Продолжая использовать наш сайт, вы даете согласие на обработку файлов cookie, которые обеспечивают правильную работу сайта. Благодаря им мы улучшаем сайт!
Принять и закрыть

Читать, слущать книги онлайн бесплатно!

Электронная Литература.

Бесплатная онлайн библиотека.

Читать: Мистер Вкусняшка [=Мистер Вкусненький] - Стивен Кинг на бесплатной онлайн библиотеке Э-Лит


Помоги проекту - поделись книгой:

Стивен Кинг

Мистер Вкусняшка

[=Мистер Вкусненький]

От автора

Кто-то из моих двойников, фигурировавших в ранних романах — наверное, Бен Мирз в «Салимовом уделе» — говорил, что не стоит рассказывать об историях, которые ты планируешь написать. «Всё равно, что в песок ими пописать» — так он считал. Однако иногда, особенно когда я чувствую прилив энтузиазма, мне крайне сложно следовать собственному совету. Так было с «Мистером Вкусняшкой».

Когда я вкратце обрисовал идею рассказа одному приятелю, он внимательно меня выслушал и покачал головой. «Стив, мне не кажется, что ты можешь что-то новое про СПИД написать». Он помолчал и добавил: «Особенно как натурал».

Нет. Нет и нет. И еще раз: нет.

Мне ненавистна сама мысль о том, что ты не можешь написать о чем-то, если сам это не пережил, и не только потому, что тем самым предполагается ограниченность человеческого воображения, которое в принципе безгранично. Получается, что и преодолеть рамки собственной идентичности невозможно. Я отказываюсь это принимать, поскольку такая мысль приводит к тому, что настоящие перемены для людей недостижимы, как недостижима и эмпатия. Однако всё свидетельствует об обратном. Всякое случается, и перемены тоже. Если смогли помириться англичане и ирландцы, стоит верить в то, что однажды и у евреев с палестинцами тоже получится. Думаю, все согласны с тем, что перемены возникают только в результате упорного труда, но мало упорно трудиться, нужно еще и очень активно использовать воображение. Каково это — на самом деле оказаться в шкуре того парня или этой девчонки?

И кстати, я никогда не собирался писать историю про СПИД или геев — это всего лишь оболочка для рассказа. Я хотел написать о могучей, животной движущей силе секса. Эта сила, как мне кажется, сама по себе превыше любой ориентации, особенно в молодости.

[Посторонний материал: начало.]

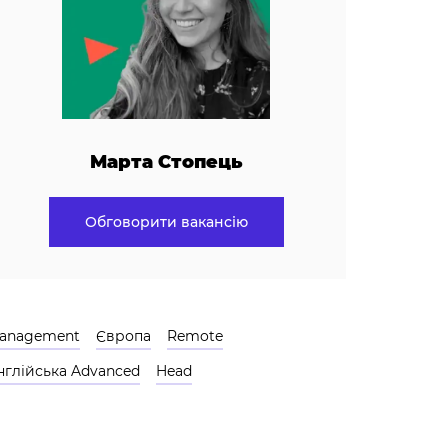
Марта Стопець
Обговорити вакансію
anagement
Європа
Remote
нглійська Advanced
Head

В какой-то момент — в счастливую ночь или в проклятую, в хорошем месте или в плохом — желание даст о себе знать так, что его нельзя будет игнорировать. Предосторожности забыты напрочь. Здравый смысл отправлен к черту. Риск не имеет значения.

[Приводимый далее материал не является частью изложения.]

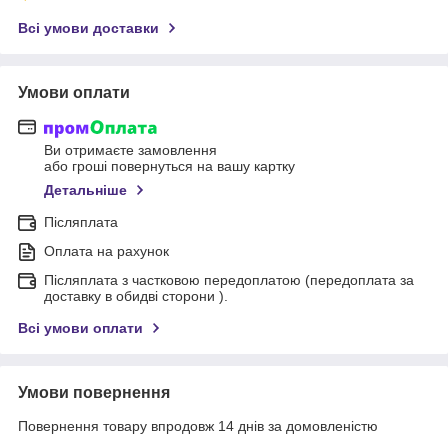
Всі умови доставки
Умови оплати
Ви отримаєте замовлення
або гроші повернуться на вашу картку
Детальніше
Післяплата
Оплата на рахунок
Післяплата з частковою передоплатою (передоплата за
доставку в обидві сторони ).
Всі умови оплати
Умови повернення
Повернення товару впродовж 14 днів за домовленістю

Вот об этом я хотел написать.

Мистер Вкусняшка

I

Дэйв Кэлхун помогал Ольге Глуховой возводить Эйфелеву башню. Они занимались этим уже шестое утро подряд, шестое раннее утро, в общем зале дома престарелых в Лэйквью. Они были там далеко не одни — старики встают рано. Огромный плоский экран в дальнем конце комнаты начинал нести обычную столь любезную обывателям чушь с канала Fox News в пять тридцать, и многие жильцы смотрели на него, раскрыв рты.

«Ага». — сказала Ольга — «Вот этот я искала». Она уложила кусочек балки в середину шедевра Густава Эйфеля, сделанного — как было сказано на задней стороне коробки — из металлолома.

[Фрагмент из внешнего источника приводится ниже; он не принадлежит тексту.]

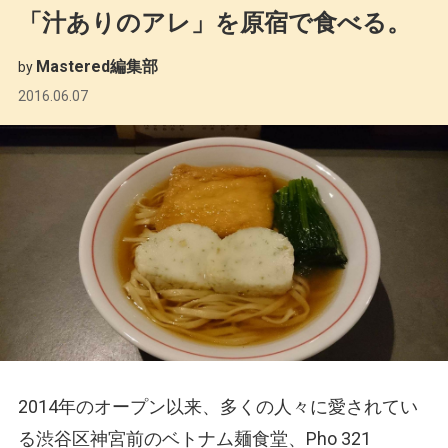
「汁ありのアレ」を原宿で食べる。
Mastered編集部
by
2016.06.07
2014年のオープン以来、多くの人々に愛されてい
る渋谷区神宮前のベトナム麺食堂、Pho 321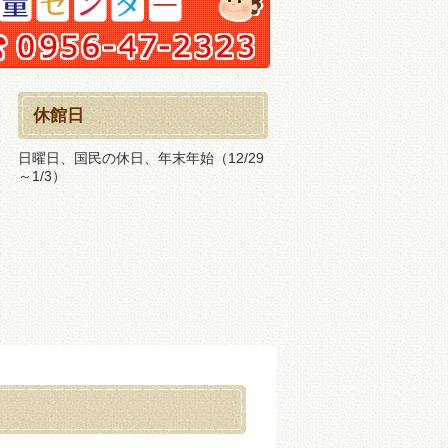
休館日
日曜日、国民の休日、年末年始（12/29
～1/3）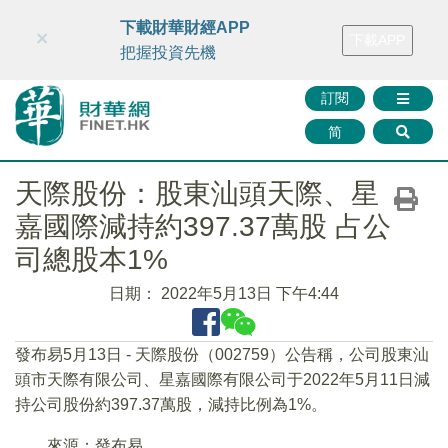
財華智庫網
FINTV
FINMETA
財華證券
媒體矩陣
下載財華財經APP
×
下載APP
智庫沙龍
聯絡我們
把握投資先機
訂閱
简
天際股份：股東汕頭天際、星
嘉國際減持約397.37萬股 占公
司總股本1%
日期：
2022年5月13日 下午4:44
發布易5月13日 - 天際股份（002759）公告稱，公司股東汕
頭市天際有限公司、星嘉國際有限公司于2022年5月11日減
持公司股份約397.37萬股，減持比例為1%。
來源：發布易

Дэйв услышал постукивание трости позади себя и поприветствовал вновь прибывшего, не поворачивая головы. «Доброе утро, Олли. Ты рано сегодня». В молодости Дэйв ни за что бы не поверил, что можно опознать человека по звуку его трости, но в молодости он и не думал, что свои дни на этой планете он окончит в месте, где так много людей ими пользуется.

«И тебе доброго утра» — сказал Олли Франклин. — «И тебе, Ольга».

Она кратко взглянула на него, затем вернулась к своему паззлу — из тысячи фрагментов, как было написано на коробке. Большинство из них уже были на своих местах. «Чертовы балки. Они плывут передо мной каждый раз, как я закрываю глаза. Пойду-ка я покурю, разбужу свои легкие».

Вообще-то курение в Лэйквью было воспрещено, но Ольге и еще нескольким стойким оловянным солдатикам позволялось прошмыгнуть через кухню в разгрузочное помещение, где имелась жестянка для окурков. Она встала, покачнулась, выругалась не то по-русски, не то по-польски, удержала равновесие и зашаркала к выходу. Затем остановилась, оглянулась на Дэйва и нахмурилась. «Оставь мне чуть-чуть, Боб. Обещаешь?»

Он поднял руку с раскрытой ладонью. «Бог свидетель».

Удовлетворенная, она пошаркала дальше, роясь в кармане своего бесформенного платья в поисках сигарет и зажигалки.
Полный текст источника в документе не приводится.